The score is a perfect fit to the story, dramatically dark and intimately sad. Although it starts with a rather atmospheric soundscape, where the composer uses mostly electronic sounds to create a threatening, gloomy mood. However, the score gets more 'organic' after a few tracks. The electronic sound-design makes room for more accoustic elements, like strings (especially the cello) and that broken piano, which I personally really like. It feels like it accentuates the state of mind of the main character: still functioning but irreparably broken from the inside out due to the tragic loss of his brother.
Towards the end of the score, the music gets more electronic again. It's like the composer wanted to write a score with 2 opposite sides, like the story. On one side the life of a rather normal family and on the other side the criminal life of the ones who ruthlessly killed the main character's brother. I must say, this is very effective. It's not all electronics though, more a combination of both worlds as the antagonist is confronting his nemesis.

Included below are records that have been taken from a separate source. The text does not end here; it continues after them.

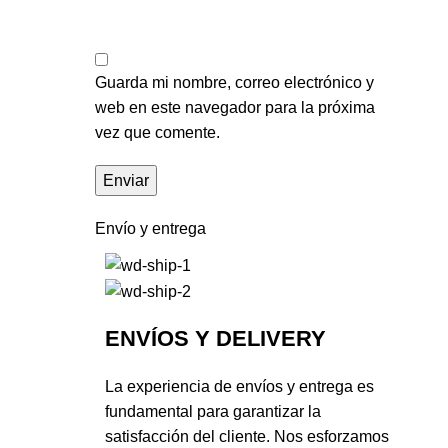
Guarda mi nombre, correo electrónico y
web en este navegador para la próxima
vez que comente.
Envío y entrega
ENVÍOS Y DELIVERY
La experiencia de envíos y entrega es
fundamental para garantizar la
satisfacción del cliente. Nos esforzamos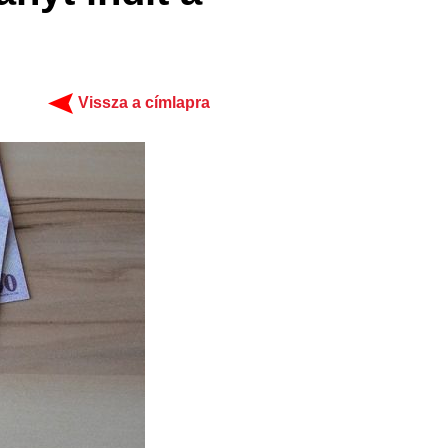
Vissza a címlapra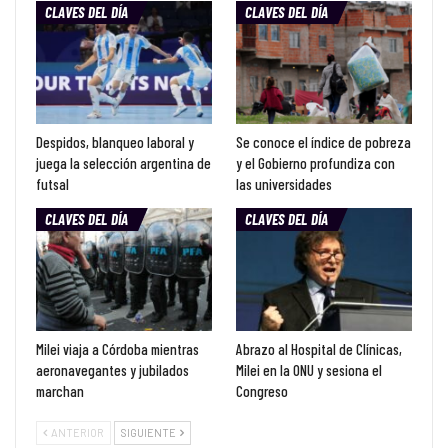
CLAVES DEL DÍA
CLAVES DEL DÍA
Despidos, blanqueo laboral y
Se conoce el índice de pobreza
juega la selección argentina de
y el Gobierno profundiza con
futsal
las universidades
CLAVES DEL DÍA
CLAVES DEL DÍA
Milei viaja a Córdoba mientras
Abrazo al Hospital de Clínicas,
aeronavegantes y jubilados
Milei en la ONU y sesiona el
marchan
Congreso
ANTERIOR
SIGUIENTE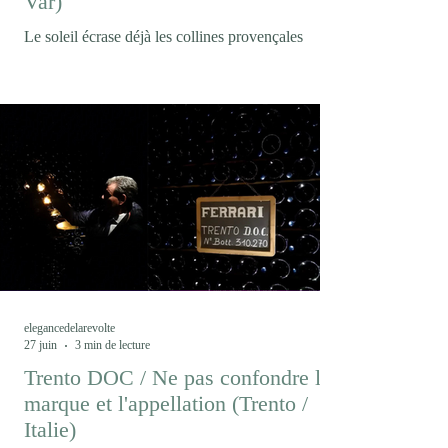
Var)
Le soleil écrase déjà les collines provençales
lorsque nous arrivons au Domaine Matteri. La
vigne semble immobile sous la chaleur. Pourtant,
c'est précisément ici, dans ce paysage où le
changement climatique est devenu une réalité
quotidienne, qu'un projet singulier prend forme.
Peut-on encore produire du vin comme hier dans
un climat qui n’est déjà plus celui d’hier ? En
Provence, le Domaine Matteri fait le pari que la
réponse ne viendra pas seulement d’une
innovation techni
elegancedelarevolte
27 juin
3 min de lecture
Trento DOC / Ne pas confondre la
marque et l'appellation (Trento /
Italie)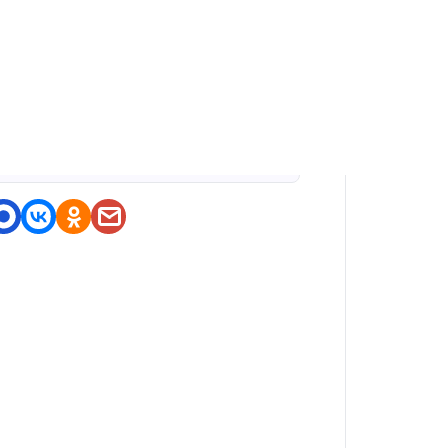
оделитесь приложением
https://nashstore.ru/a/com.mob
ileinfo.rootchecker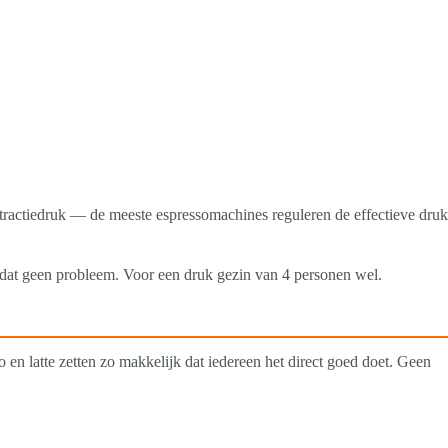
tractiedruk — de meeste espressomachines reguleren de effectieve druk
is dat geen probleem. Voor een druk gezin van 4 personen wel.
en latte zetten zo makkelijk dat iedereen het direct goed doet. Geen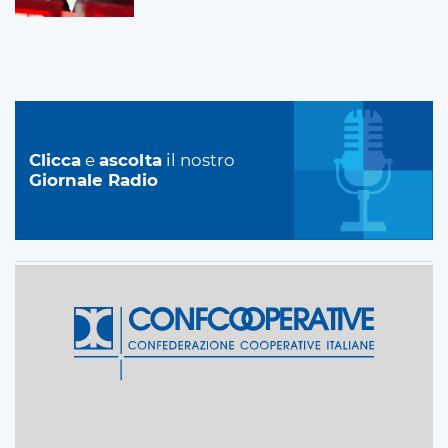
Clicca
e
ascolta
il nostro
Giornale Radio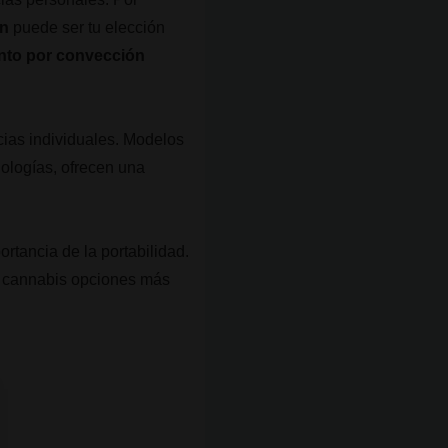
ón
puede ser tu elección
nto por convección
cias individuales. Modelos
ologías, ofrecen una
ortancia de la portabilidad.
l cannabis opciones más
Vaporizador de cannabis: Pax Mini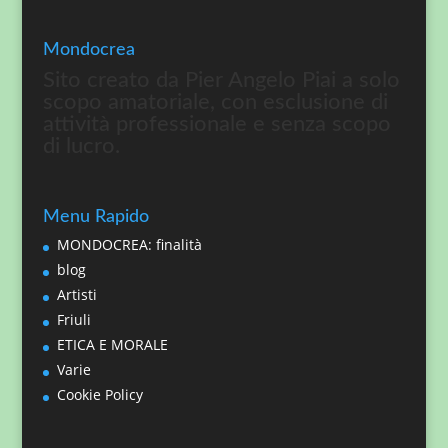
Mondocrea
Sito creato da Pier Angelo Piai a solo
scopo amatoriale, con esclusione di
attività professionale e senza scopo
di lucro.
Menu Rapido
MONDOCREA: finalità
blog
Artisti
Friuli
ETICA E MORALE
Varie
Cookie Policy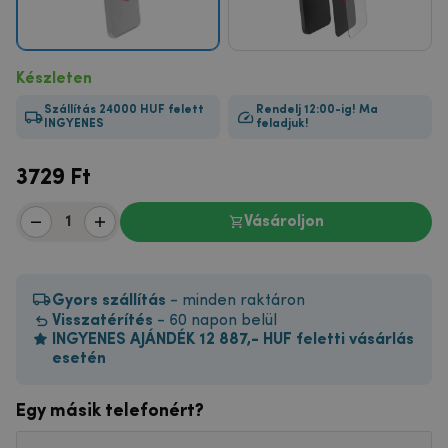
Készleten
Szállítás 24000 HUF felett
Rendelj 12:00-ig! Ma
INGYENES
feladjuk!
3729
Ft
Vásároljon
Gyors szállítás
- minden raktáron
Visszatérítés
- 60 napon belül
INGYENES AJÁNDÉK 12 887,- HUF feletti vásárlás
esetén
Egy másik telefonért?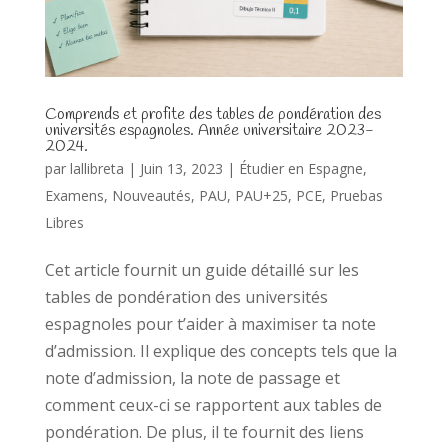
Comprends et profite des tables de pondération des
universités espagnoles. Année universitaire 2023-
2024.
par
lallibreta
|
Juin 13, 2023
|
Étudier en Espagne
,
Examens
,
Nouveautés
,
PAU
,
PAU+25
,
PCE
,
Pruebas
Libres
Cet article fournit un guide détaillé sur les
tables de pondération des universités
espagnoles pour t’aider à maximiser ta note
d’admission. Il explique des concepts tels que la
note d’admission, la note de passage et
comment ceux-ci se rapportent aux tables de
pondération. De plus, il te fournit des liens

Hans Michael Anselmo Hess again did a great job at scoring this film, his first drama so far (beside the scores he wrote for short films ofcourse). Paradoxically enough, I think this one is not as easy to listen to as both his previous scores outside its movie. It's tense and dark and sad and the story didn't allow to use a broad pallet of sounds like Hess used in Clownface or Carnival of Sorrows. Is this a bad thing? Not necessarily. The music probably does what it has to do in the movie. It's also a matter of taste. Personally, I'm a fervent horror film addept and not so much a drama queen. Nevertheless, this is again a good score by Hans Michael Anselmo Hess. I'm still interested and looking forward to his next project called: “You are my sunshine”.
Like I said before: A young and talented composer we all must keep an eye on.... Way to go Hans!